佐山一郎(作家)

 ポーランド代表チームとの対戦歴がある元日本代表選手は、すでに30人近くいた。

 初対戦は96年2月19日。カールスバーグカップの初戦として香港で行われ、結果は5-0。ゴールスコアラーは、MF山口素弘、FW高木琢也、DF小村徳男、FW三浦知良。現在、J1、V・ファーレン長崎の監督を務める高木は2ゴールを挙げている。加茂周監督&岡田武史コーチ時代の快勝で、現日本代表コーチと東京五輪監督を兼ねる森保一もMFで先発していた。

 両国は6年後の2002年3月27日に再びポルトガル・ウッジで対戦、日本はそこでも2-0の快勝を収めている。得点者はMF中田英寿とFW高原直泰。この試合ではとりわけ中田英寿の奮闘が光った。日韓共催ワールドカップを目前に控えた双方がFIFAランキング30位台の頃で、GKは2試合とも川口能活だった。

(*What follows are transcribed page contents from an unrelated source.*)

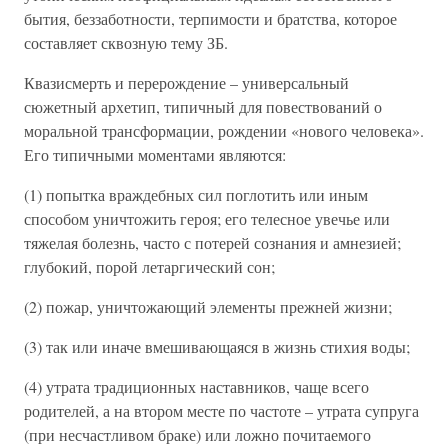
бытия, беззаботности, терпимости и братства, которое
составляет сквозную тему ЗБ.
Квазисмерть и перерождение – универсальный
сюжетный архетип, типичный для повествований о
моральной трансформации, рождении «нового человека».
Его типичными моментами являются:
(1) попытка враждебных сил поглотить или иным
способом уничтожить героя; его телесное увечье или
тяжелая болезнь, часто с потерей сознания и амнезией;
глубокий, порой летаргический сон;
(2) пожар, уничтожающий элементы прежней жизни;
(3) так или иначе вмешивающаяся в жизнь стихия воды;
(4) утрата традиционных наставников, чаще всего
родителей, а на втором месте по частоте – утрата супруга
(при несчастливом браке) или ложно почитаемого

 わずか2戦とはいえ、イタリアを苦手としてきたドイツのように、日本はポーランドとの相性がいいはずだった。

 この間、西野朗・現日本代表監督は、Jクラブでの監督歴をスタートさせている。柏レイソル時代の2000年には、45歳でJリーグ最優秀監督に選ばれ、翌2001年には初の解任も体験している。

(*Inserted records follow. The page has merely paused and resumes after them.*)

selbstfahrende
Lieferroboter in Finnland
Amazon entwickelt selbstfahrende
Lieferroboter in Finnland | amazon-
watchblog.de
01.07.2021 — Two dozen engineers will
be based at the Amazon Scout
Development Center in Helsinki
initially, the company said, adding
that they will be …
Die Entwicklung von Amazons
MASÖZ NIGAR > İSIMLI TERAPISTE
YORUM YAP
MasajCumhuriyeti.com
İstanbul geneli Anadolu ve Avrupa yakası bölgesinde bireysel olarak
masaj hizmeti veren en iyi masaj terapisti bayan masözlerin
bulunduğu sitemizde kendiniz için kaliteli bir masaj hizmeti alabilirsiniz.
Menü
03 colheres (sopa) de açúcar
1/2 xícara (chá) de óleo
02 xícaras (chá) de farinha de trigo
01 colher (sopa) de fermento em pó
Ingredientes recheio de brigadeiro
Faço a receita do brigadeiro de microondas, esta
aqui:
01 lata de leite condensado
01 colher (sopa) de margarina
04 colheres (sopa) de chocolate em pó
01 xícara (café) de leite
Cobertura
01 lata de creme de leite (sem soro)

 ショーアップの極限に挑む今のワールドカップ特番では語られることもない昔話だが、ポーランドとの相性の良さを支えに比較的自信を持って1次リーグ最終戦を見ていられた。ただしそれは、後半14分までのこと。最悪のシナリオは、敗色濃厚な日本を意識したコロンビアとセネガルが、終盤、引き分け狙いのパス回しを始めることだった。その場合は、コロンビアが1位でセネガルが2位突破という痛恨事になるところだった。

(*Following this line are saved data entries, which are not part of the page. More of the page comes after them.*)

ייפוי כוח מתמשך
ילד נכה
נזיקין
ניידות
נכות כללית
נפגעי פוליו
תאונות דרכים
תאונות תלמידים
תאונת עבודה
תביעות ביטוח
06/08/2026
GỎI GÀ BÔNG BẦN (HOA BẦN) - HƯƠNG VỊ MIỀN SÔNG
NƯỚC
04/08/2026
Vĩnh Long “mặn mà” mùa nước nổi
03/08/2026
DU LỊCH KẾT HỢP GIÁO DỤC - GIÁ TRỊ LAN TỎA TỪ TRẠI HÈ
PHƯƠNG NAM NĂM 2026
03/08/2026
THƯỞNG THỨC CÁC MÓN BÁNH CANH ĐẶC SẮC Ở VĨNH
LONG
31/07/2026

 1次リーグのコロンビア・サポーターだらけの初戦は、事実上の敵地状態だった。日本代表は歴代0勝1分け2敗な上に、対アルゼンチン(0-1/98年フランス大会)、ブラジル(1-4/06年ドイツ大会)、コロンビア(1-4/14年ブラジル大会)と、南米勢にW杯未勝利3連敗の現実。しかもコロンビアとの初対戦は、2003年と古くはなく、3戦してわずか1ゴール。国民レベルで悲観し、デリケートになるのも無理はなかった。
サッカーW杯ロシア大会、日本代表は19日の試合でコロンビアを破り白星発進した(甘利慈撮影)
サッカーW杯ロシア大会、日本代表は19日の試合でコロンビアを破り白星発進した(甘利慈撮影)
 「サランスクの奇跡」と言われたコロンビア戦の先制ゴールは、FW大迫勇也のシュートから生まれている。GKダビド・オスピナのボールを拾ったMF香川真司のシュートが、経験豊富なはずの中盤の防波堤、MFカルロス・サンチェスの右腕に当たりPK獲得。サンチェスは意図的なハンドで得点機会を阻止したとして退場を命じられる。開始2分56秒の出来事だった。